### About this task
For the data that follows, give the number of lines in which "endale" appears. Add nothing to it.

========================================================================

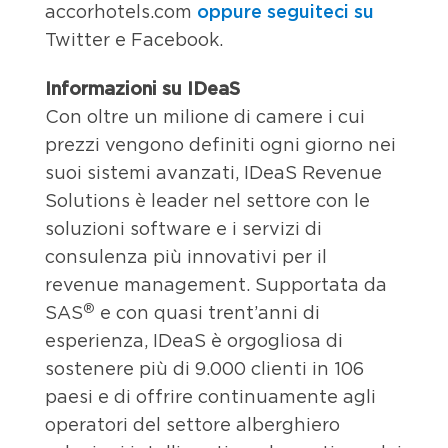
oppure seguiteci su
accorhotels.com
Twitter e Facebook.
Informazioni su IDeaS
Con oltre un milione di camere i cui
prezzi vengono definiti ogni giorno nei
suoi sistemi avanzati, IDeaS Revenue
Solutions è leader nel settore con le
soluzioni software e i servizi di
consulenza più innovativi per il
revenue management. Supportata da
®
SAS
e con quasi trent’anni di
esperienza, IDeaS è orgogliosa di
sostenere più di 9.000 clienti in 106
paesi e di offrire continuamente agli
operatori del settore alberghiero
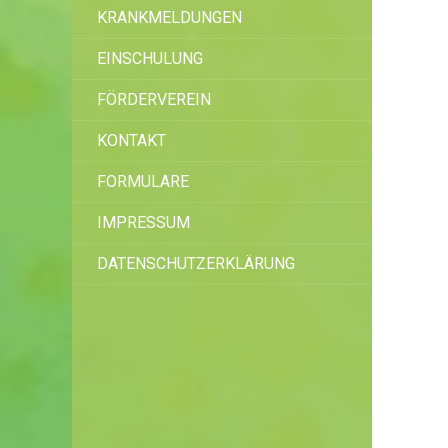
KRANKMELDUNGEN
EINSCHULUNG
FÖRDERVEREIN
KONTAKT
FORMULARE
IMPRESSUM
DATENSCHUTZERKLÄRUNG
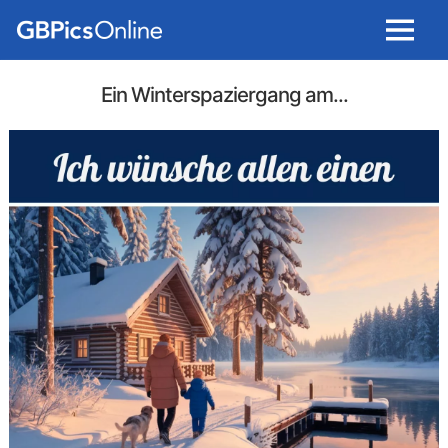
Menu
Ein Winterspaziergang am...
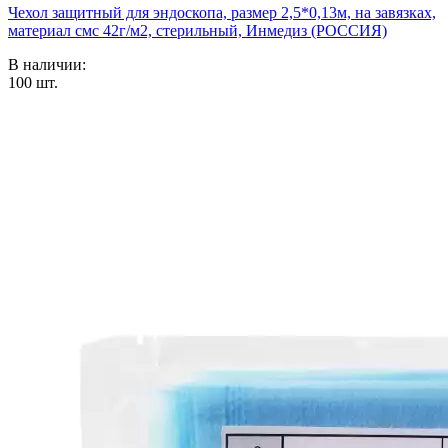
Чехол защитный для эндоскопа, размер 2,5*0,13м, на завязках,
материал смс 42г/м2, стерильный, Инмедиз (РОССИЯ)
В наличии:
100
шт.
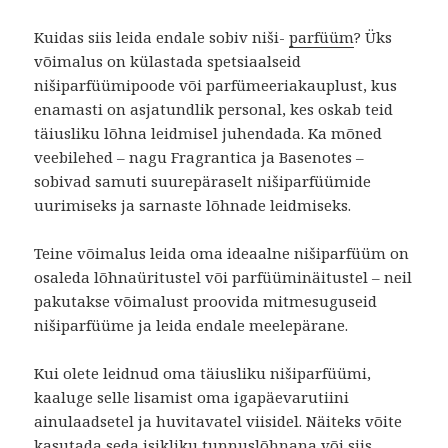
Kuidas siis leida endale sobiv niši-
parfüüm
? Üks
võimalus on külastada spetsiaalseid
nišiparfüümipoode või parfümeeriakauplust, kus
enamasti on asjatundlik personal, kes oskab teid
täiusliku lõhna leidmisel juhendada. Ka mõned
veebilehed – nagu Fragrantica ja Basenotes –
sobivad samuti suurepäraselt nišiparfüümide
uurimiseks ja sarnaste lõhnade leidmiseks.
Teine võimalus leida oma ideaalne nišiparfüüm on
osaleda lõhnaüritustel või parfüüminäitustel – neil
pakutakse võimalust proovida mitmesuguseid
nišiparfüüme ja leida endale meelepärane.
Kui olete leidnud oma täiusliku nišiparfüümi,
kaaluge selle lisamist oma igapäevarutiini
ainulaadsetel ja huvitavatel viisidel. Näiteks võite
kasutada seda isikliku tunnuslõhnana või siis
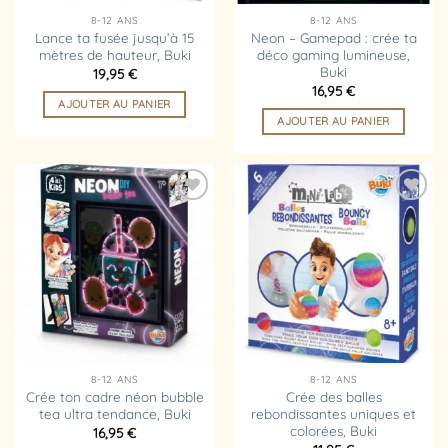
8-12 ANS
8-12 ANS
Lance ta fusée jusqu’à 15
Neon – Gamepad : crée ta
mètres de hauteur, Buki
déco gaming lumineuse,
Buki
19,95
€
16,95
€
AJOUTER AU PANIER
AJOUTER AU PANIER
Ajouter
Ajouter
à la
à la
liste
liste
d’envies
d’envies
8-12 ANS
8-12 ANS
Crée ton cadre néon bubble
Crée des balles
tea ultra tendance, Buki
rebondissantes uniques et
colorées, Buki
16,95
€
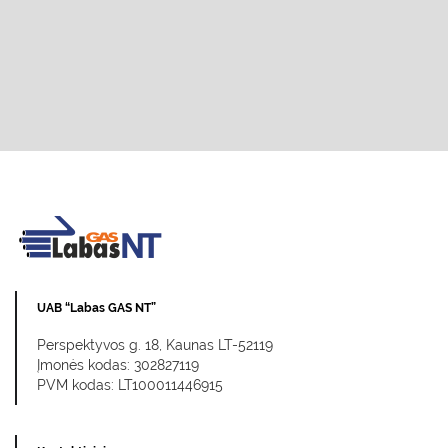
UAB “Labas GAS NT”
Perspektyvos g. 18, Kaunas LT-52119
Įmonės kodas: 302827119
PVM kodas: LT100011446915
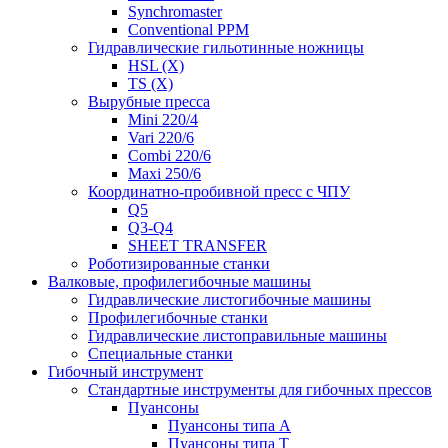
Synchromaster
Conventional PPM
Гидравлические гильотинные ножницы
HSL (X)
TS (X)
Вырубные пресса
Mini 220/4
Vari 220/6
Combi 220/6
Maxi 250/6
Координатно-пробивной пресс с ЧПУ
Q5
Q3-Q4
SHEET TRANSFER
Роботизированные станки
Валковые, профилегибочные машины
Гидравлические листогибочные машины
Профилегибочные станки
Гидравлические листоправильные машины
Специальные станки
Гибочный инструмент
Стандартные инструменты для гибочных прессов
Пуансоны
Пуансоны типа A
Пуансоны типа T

========================================================================

### Expected output
2